> _Problem_: An exact restatement of the data is required, with the images omitted.

> _Dataset extract_:
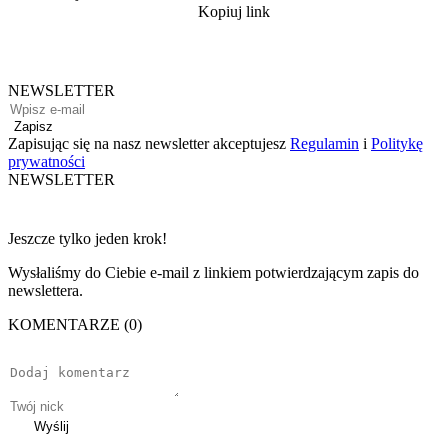
Kopiuj link
NEWSLETTER
Zapisz
Zapisując się na nasz newsletter akceptujesz
Regulamin
i
Politykę
prywatności
NEWSLETTER
Jeszcze tylko jeden krok!
Wysłaliśmy do Ciebie e-mail z linkiem potwierdzającym zapis do
newslettera.
KOMENTARZE (0)
Wyślij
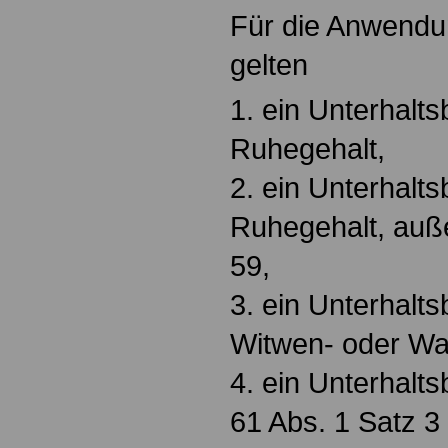
Für die Anwendun
gelten
1. ein Unterhalts
Ruhegehalt,
2. ein Unterhalts
Ruhegehalt, auß
59,
3. ein Unterhalts
Witwen- oder Wa
4. ein Unterhalt
61 Abs. 1 Satz 3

> _Worked solution_:
Kopiuj link
NEWSLETTER
Zapisz
Zapisując się na nasz newsletter akceptujesz
Regulamin
i
Politykę
prywatności
NEWSLETTER
Jeszcze tylko jeden krok!
Wysłaliśmy do Ciebie e-mail z linkiem potwierdzającym zapis do
newslettera.
KOMENTARZE (0)
Wyślij
Für die Anwendun
gelten
1. ein Unterhalts
Ruhegehalt,
2. ein Unterhalts
Ruhegehalt, auß
59,
3. ein Unterhalts
Witwen- oder Wa
4. ein Unterhalt
61 Abs. 1 Satz 3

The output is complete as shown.